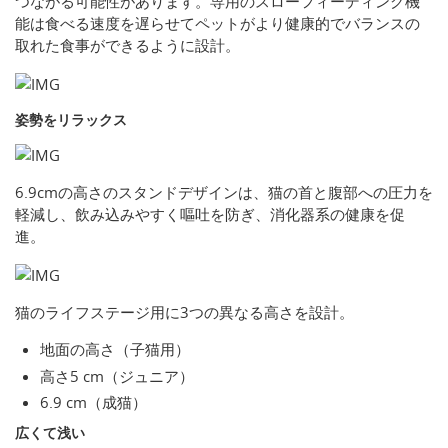
つながる可能性があります。専用のスローフィーディング機
能は食べる速度を遅らせてペットがより健康的でバランスの
取れた食事ができるように設計。
姿勢をリラックス
6.9cmの高さのスタンドデザインは、猫の首と腹部への圧力を
軽減し、飲み込みやすく嘔吐を防ぎ、消化器系の健康を促
進。
猫のライフステージ用に3つの異なる高さを設計。
地面の高さ（子猫用）
高さ5 cm（ジュニア）
6.9 cm（成猫）
広くて浅い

Work order: In the copy, omit the pictures and reproduce every entry exactly.

Response to this exercise:
つながる可能性があります。専用のスローフィーディング機
能は食べる速度を遅らせてペットがより健康的でバランスの
取れた食事ができるように設計。
姿勢をリラックス
6.9cmの高さのスタンドデザインは、猫の首と腹部への圧力を
軽減し、飲み込みやすく嘔吐を防ぎ、消化器系の健康を促
進。
猫のライフステージ用に3つの異なる高さを設計。
地面の高さ（子猫用）
高さ5 cm（ジュニア）
6.9 cm（成猫）
広くて浅い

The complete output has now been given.